Public health has traditionally been viewed as a preventive activity aimed at populations rather than individuals. This is the core of public health practice and depends on the gathering and analysis of information about the health status and risk factors affecting health. Based on this application of technical tools and methods, interventions are planned and executed to address those factors which may adversely influence the health of the population of interest.

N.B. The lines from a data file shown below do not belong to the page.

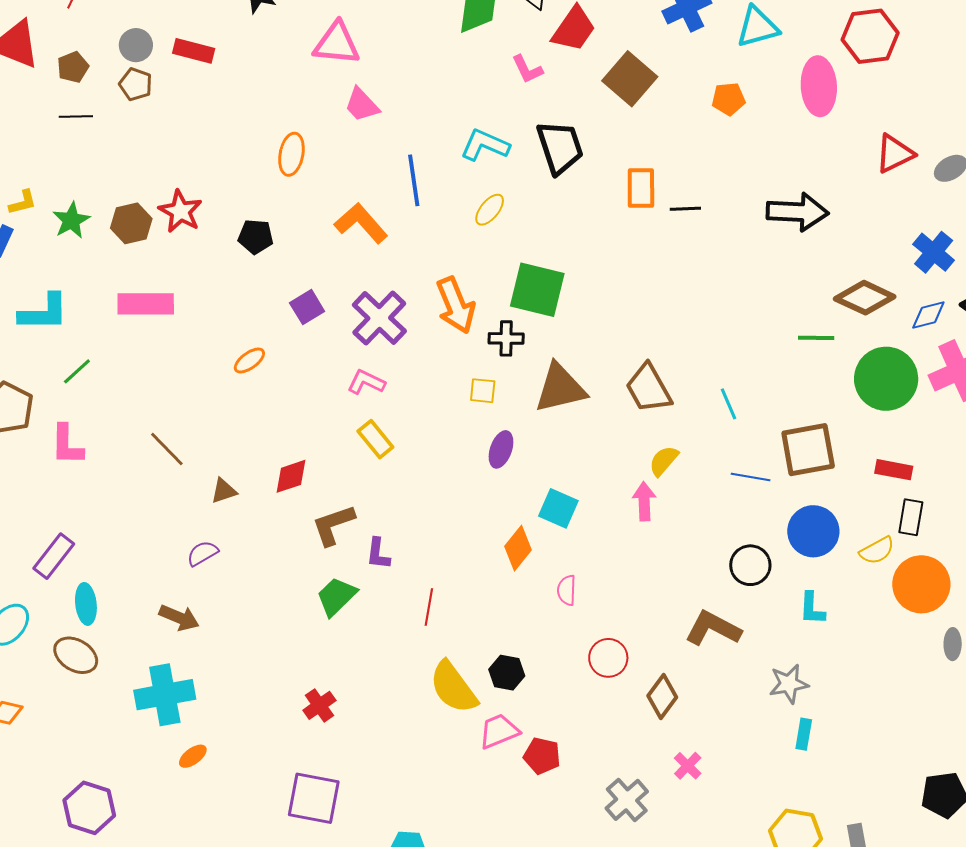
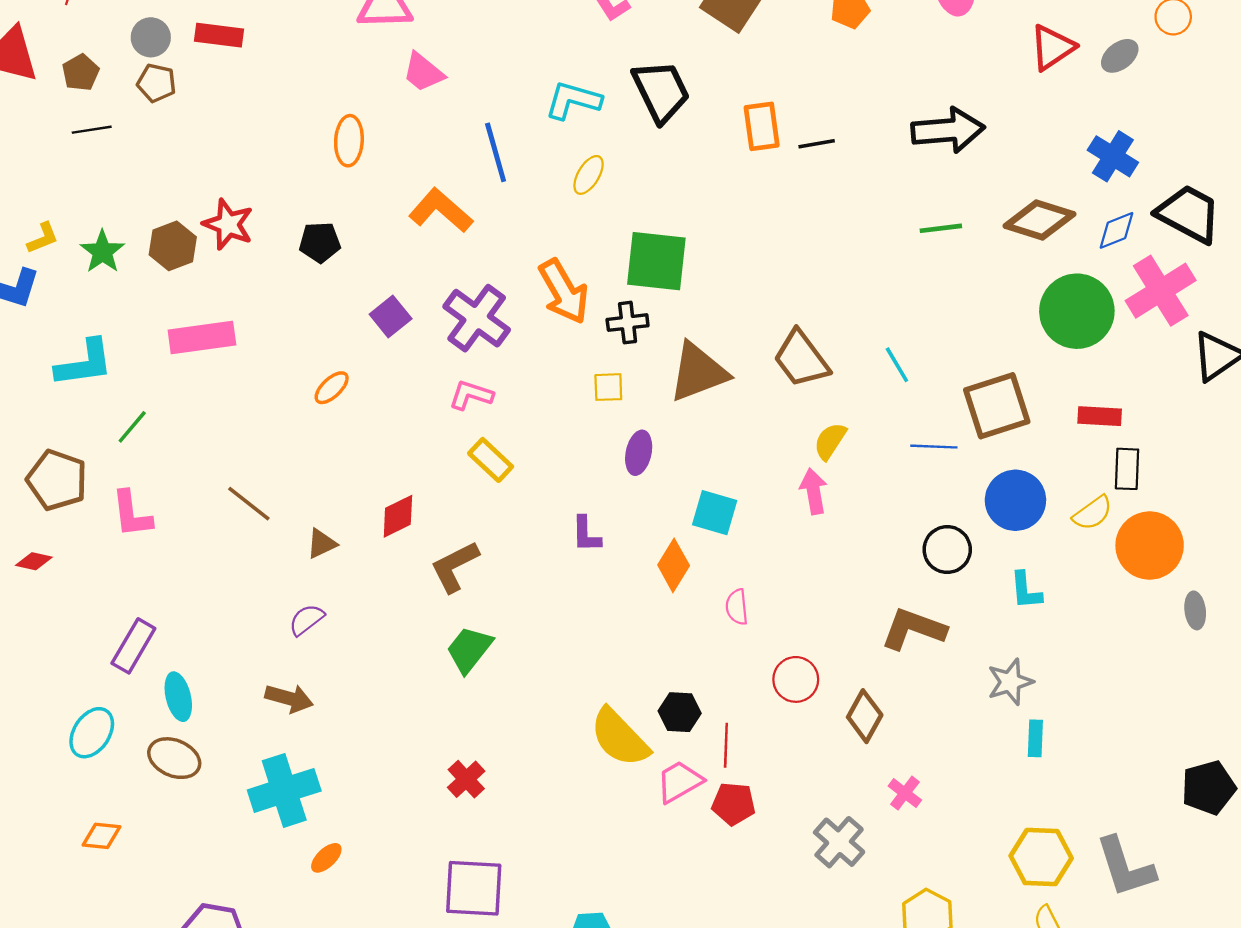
green line: (816, 338) -> (941, 228), moved
purple L-shape: (378, 554) -> (586, 534), moved
red line: (429, 607) -> (726, 745), moved

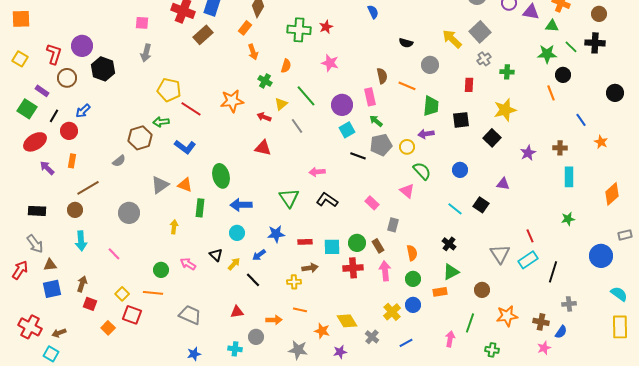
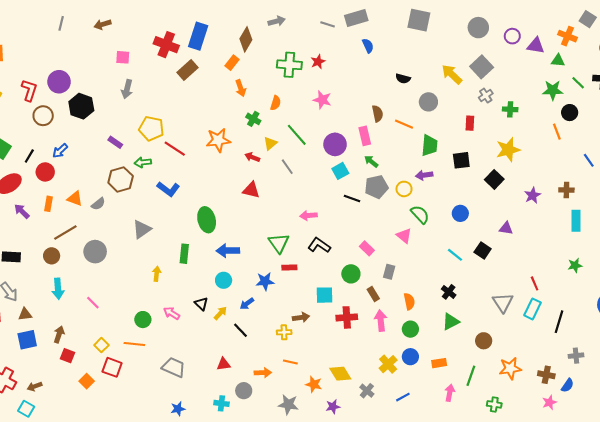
purple rectangle: (42, 91) -> (115, 142), moved
orange triangle: (185, 185) -> (75, 199), moved
gray circle: (129, 213) -> (95, 252), moved
red rectangle: (305, 242) -> (289, 268), moved
green circle: (357, 243) -> (351, 274), moved
cyan rectangle: (528, 260) -> (532, 309), turned -30
orange rectangle: (440, 292) -> (439, 363), moved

Logistics in Public Health - Video Transcript

I think public health practitioners don't pay as much attention to this part of our response capability as they should. The national health security strategy, however, has focused us on this because our experience in significant disasters like Katrina and others has revealed that we can't effectively monitor supplies, personnel or patient movement without an effective logistics process. Now there are critical elements to this logistics process that you need to be very conscientious about. First, understand your logistic systems as a strategic asset and in your planning assure that you think about it in a strategic way.

Secondly, you have to think about it as an end to end process that is it's not just a piece in the middle here somewhere. This is part of the whole process of preparedness and response. Thirdly, you need to think about it from the point of view of who are the right collaborative partners to facilitate our ability to get things and people moved in an appropriate way. Without those partners, we won't succeed. We need transportation. We need energy. We need public safety. That's all important. Fourthly, I think you need to be thinking about it from the point of view of how well is our logistics plan designed for mission accomplishment. Without that define for mission accomplishment, it isn't going to work very effectively and lastly, you need to have metrics in place that will help you understand whether you're moving forward effectively to meet that mission accomplishment. With those five factors, we've learned we can do a much better job of protecting the health and well-being of the population we serve.